Barrett refused to say whether she agreed with the landmark 2015 Supreme Court ruling in Obergefell v. Hodges, which held that same-sex marriage is a constitutionally protected right. Barrett said recently that she holds the same judicial philosophy as former conservative Justice Antonin Scalia, for whom she clerked in the late 1990s. 

Scalia dissented in the Obergefell case and argued that same-sex marriage is not a legal right. 

“I have no agenda and I do want to be clear that I have never discriminated on the basis of sexual preference and would not ever discriminate on the basis of sexual preference,” Barrett said in response to questioning about Obergefell on Tuesday. “Like racism, I think discrimination is abhorrent.” 

LGBTQ rights organizations and others quickly pointed out that the correct term is “sexual orientation” and that anti-LGBTQ activists often use the term “preference” to falsely claim that gender identity and sexual orientation are a choice. 

“This is a dogwhistle,” Lambda Legal, a top LGBTQ rights legal advocacy organization, tweeted in response to Barrett’s answer. “The term ‘sexual preference’ is used by opponents of equality to suggest that being #LGBTQ is a choice.” 

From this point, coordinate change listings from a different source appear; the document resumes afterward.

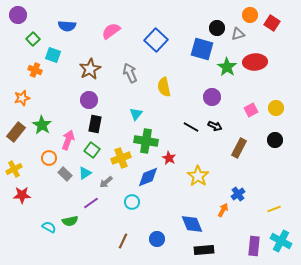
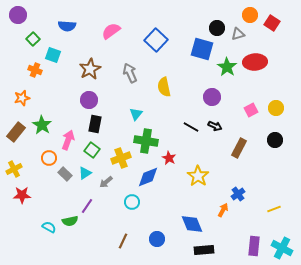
purple line at (91, 203): moved 4 px left, 3 px down; rotated 21 degrees counterclockwise
cyan cross at (281, 241): moved 1 px right, 7 px down
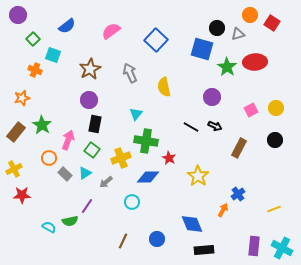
blue semicircle at (67, 26): rotated 42 degrees counterclockwise
blue diamond at (148, 177): rotated 20 degrees clockwise
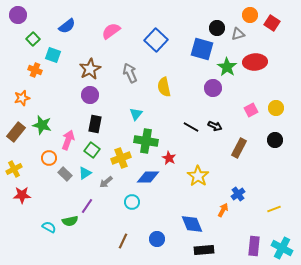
purple circle at (212, 97): moved 1 px right, 9 px up
purple circle at (89, 100): moved 1 px right, 5 px up
green star at (42, 125): rotated 18 degrees counterclockwise
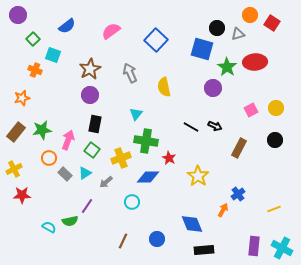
green star at (42, 125): moved 5 px down; rotated 24 degrees counterclockwise
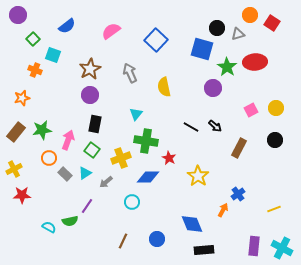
black arrow at (215, 126): rotated 16 degrees clockwise
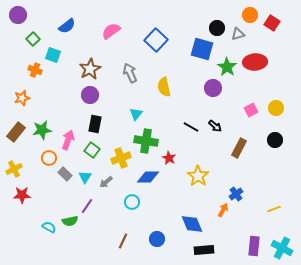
cyan triangle at (85, 173): moved 4 px down; rotated 24 degrees counterclockwise
blue cross at (238, 194): moved 2 px left
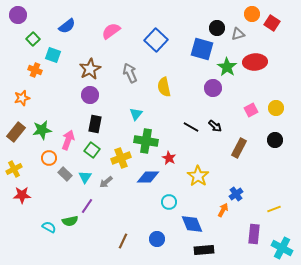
orange circle at (250, 15): moved 2 px right, 1 px up
cyan circle at (132, 202): moved 37 px right
purple rectangle at (254, 246): moved 12 px up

Critics also pointed out that Barrett has, in fact, discriminated against LGBTQ people. Between 2015 and 2017, Barrett served on the board of trustees of Trinity Schools Incorporated, a group of Indiana private schools that adopted a policy in 2014 to bar children with unmarried parents from attending the school, The New York Times reported. Because same-sex marriage was then banned in Indiana, this was clearly designed to ban the children of same-sex couples, former Trinity school staffers told The Times. 

On Tuesday, Barrett elaborated on her originalist interpretation of the Constitution. 

“The text is text, and I understand it to have the meaning that it had at the time people ratified it,” she said. “It does not change over time, and it is not up to me to update it or infuse my own views into it.”